Being Yourself is Extraordinary Enough

Table of Contents

Our obsession with achievement

The Revolutionary Act of Self-Acceptance

Embracing the Rebellion of Self-Acceptance


I just got the memo that Adam Grant’s next book is available for pre-order: Hidden Potential: The Science of Achieving Greater Things.

Adam is a genuinely nice person, and I’m sure it’ll be great. I have not read the book.1Having not read the book, I also need to make it perfectly clear that there’s a good chance that a lot of what follows won’t actually relate to the book itself.

And yet… I have some things to say.

For starters, Serena Williams liked it enough to blurb it. Who better to comment on achievement than the tennis GOAT?

“This brilliant book will shatter your assumptions about what it takes to improve and succeed. I wish I could go back in time and gift it to my younger self. It would’ve helped me find a more joyful path to progress.”

serena williams

Yes, we respect the hell out of Serena. But how relatable is her relationship to achievement? Why are we using her as a proxy for other readers?


One of my favorite chapters in my first book, Can You Learn to Be Lucky?, was on achievement; I argued that reaching the pinnacle of any objective, quantifiable goal (e.g., an Olympic medal) is much more than the result of one lucky thing—genes, good timing, nice weather. International-level success requires a perfect storm of absolutely every variable unfolding in the best possible way. Throughout your entire life.

One of these, of course, is how people approach the very act of improvement and mastery itself. There are lots of frameworks for understanding the interplay of learning, progress, perfectionism, and improvement.

“Mastery goals” refer to those who want to improve on their own performance, whereas those with “performance goals” use dominance over others to measure improvement.

Mastery goals are said to be better in the long run—making people less likely to burn out or quit—because of the decrease in felt social stress. If you’re genuinely pleased that you’ve improved and tried your hardest, and don’t have all of your self-esteem eggs in the “achievement” basket, losing doesn’t sting as much.

On the other side of the “books about success” coin are new releases like Never Enough: When Achievement Culture Becomes Toxic—and What to Do About it.

What kids need from the adults in the room is not more pressure, but to feel like they matter, and have intrinsic self-worth not contingent upon external achievements. Parents and educators who adopt the language and values of mattering help children see themselves as a valuable contributor to a larger community. And in an ironic twist, kids who receive consistent feedback that they matter no matter what are more likely to have the resilience, self-confidence, and psychological security to thrive.

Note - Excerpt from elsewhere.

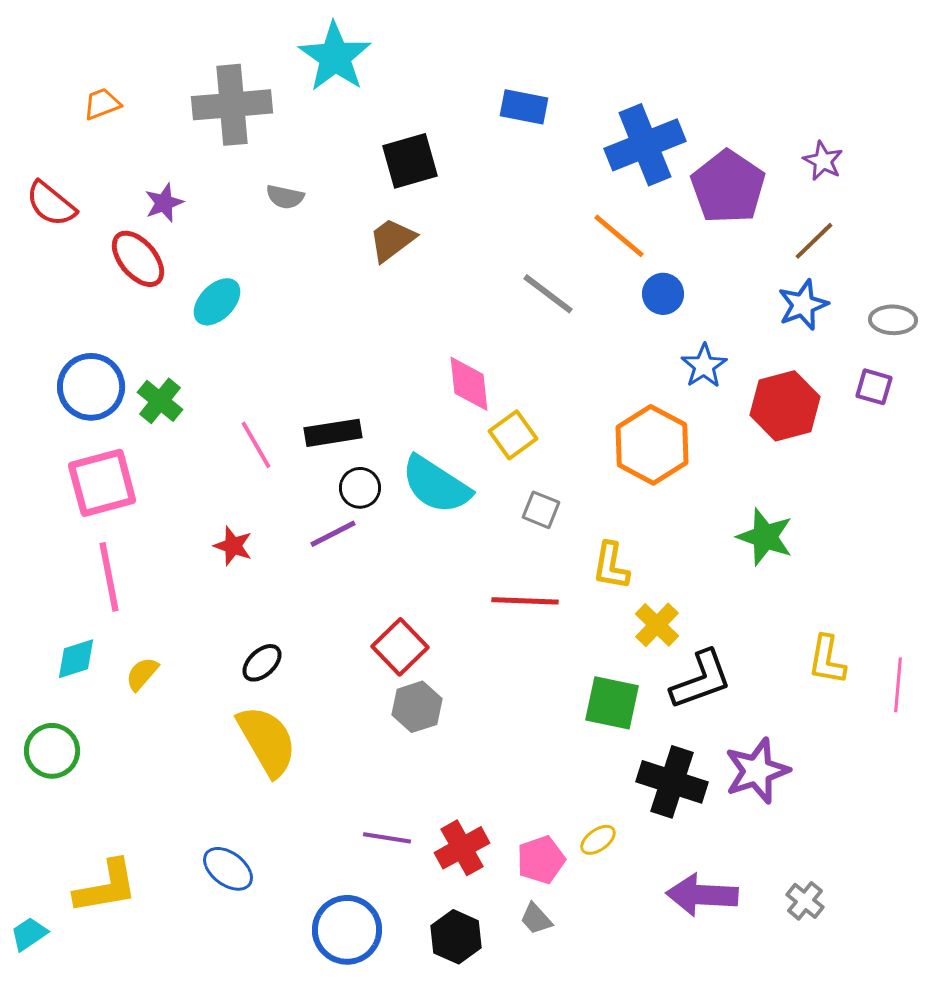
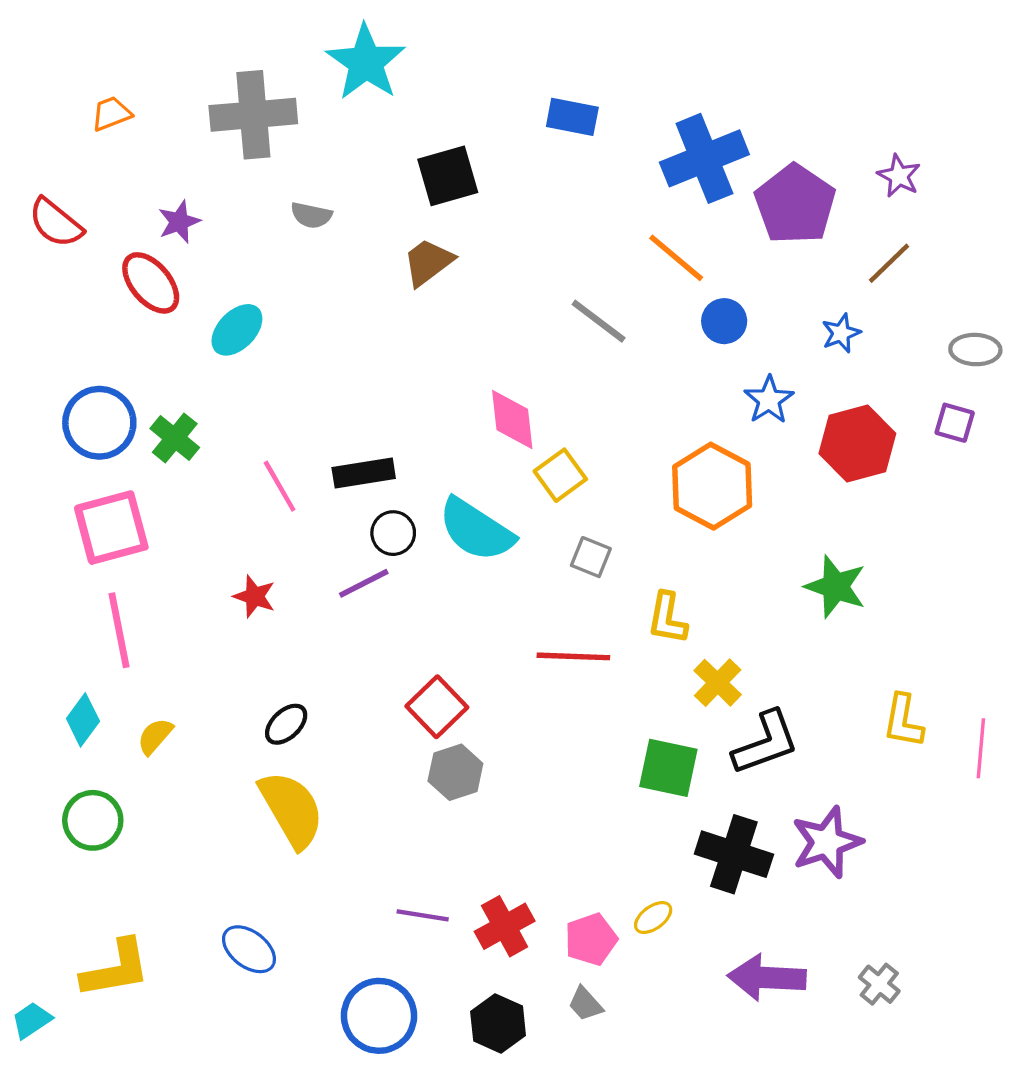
blue star: (803, 305) -> (841, 333), moved, size x0.7
cyan diamond: (76, 659) -> (83, 720), turned -36
green circle: (52, 751) -> (93, 820), moved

Never Enough: When Achievement Culture Becomes Toxic—and What to Do About it.

It seems like Grant is throwing a bone to people who know that they’re not going to the Olympics but still want to get better at something—ALL OF US. The problem is that it still falls victim to Destination Addiction: the idea that we have to reach some milestone, some variable, do some thing.

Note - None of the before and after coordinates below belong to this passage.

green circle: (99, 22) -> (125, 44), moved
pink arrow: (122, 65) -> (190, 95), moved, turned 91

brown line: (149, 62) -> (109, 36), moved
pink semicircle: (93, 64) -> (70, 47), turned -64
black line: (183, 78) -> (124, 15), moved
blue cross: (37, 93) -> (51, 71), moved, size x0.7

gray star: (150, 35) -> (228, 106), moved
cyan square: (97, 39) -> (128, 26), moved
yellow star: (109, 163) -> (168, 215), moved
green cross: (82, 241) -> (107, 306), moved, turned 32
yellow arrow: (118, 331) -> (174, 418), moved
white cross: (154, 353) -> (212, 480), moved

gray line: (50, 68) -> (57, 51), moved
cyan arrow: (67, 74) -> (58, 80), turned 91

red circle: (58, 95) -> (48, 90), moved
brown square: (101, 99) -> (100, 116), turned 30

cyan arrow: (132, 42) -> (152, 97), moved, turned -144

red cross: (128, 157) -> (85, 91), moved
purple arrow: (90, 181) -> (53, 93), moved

It’s still implying that the way we are isn’t enough. Once again, the dominant discourse is being set, modeled, and written by workaholics who fail to see that their perspective is just one perspective.

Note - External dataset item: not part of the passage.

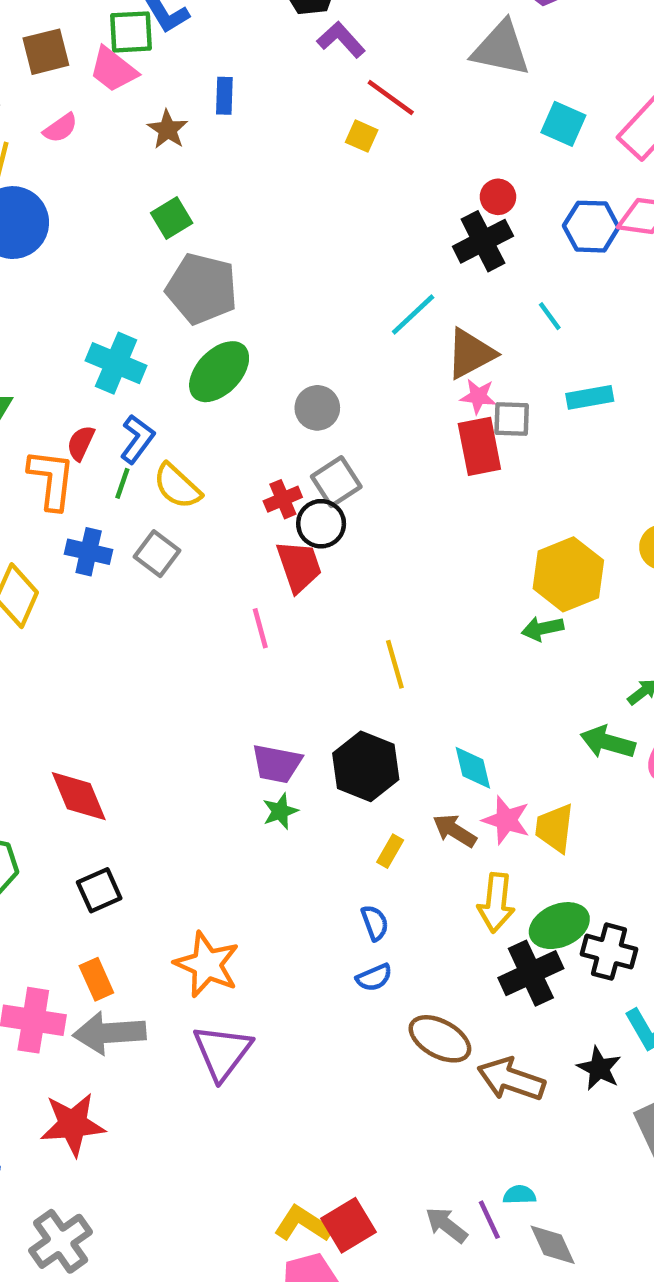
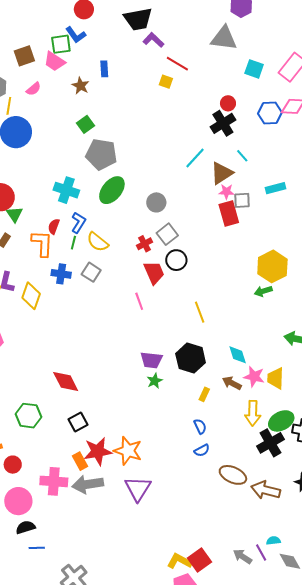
cyan line: (550, 316) -> (242, 156), moved
black circle: (321, 524) -> (176, 260), moved
red star: (73, 1124) -> (98, 451), moved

The plain fact is that the planet does not need more successful people. But it does desperately need more peacemakers, healers, restorers, storytellers, and lovers of every kind. It needs people who live well in their places. It needs people of moral courage willing to join the fight to make the world habitable and humane. And these qualities have little to do with success as we have defined it.

Ecological Literacy: Educating Our Children for a Sustainable World. -David W. Orr

Normal is extraordinary.


Our obsession with achievement

My modest proposal: there’s nothing wrong with being, ya know, yourself. Achieving what you’re doing, right now?

Derek Thompson has recently written “We’re Missing a Key Driver of Teen Anxiety: A culture of obsessive student achievement and long schoolwork hours can make kids depressed,” in The Atlantic:

I’ve overlooked a key factor that helps explain why adolescent distress is rising not only in the U.S. but also in many rich countries. It’s pressure-cooker schools.

True! But incomplete: adults are just as prone to these stressors. It’s not just pressure-cooker schools, it’s a pressure-cooker, winner-take-all economy. Most Americans are living paycheck-to-paycheck, a few missed paychecks away from financial oblivion.

Manufactured insecurity erodes our ability to connect with others.

  • 1
    Having not read the book, I also need to make it perfectly clear that there’s a good chance that a lot of what follows won’t actually relate to the book itself.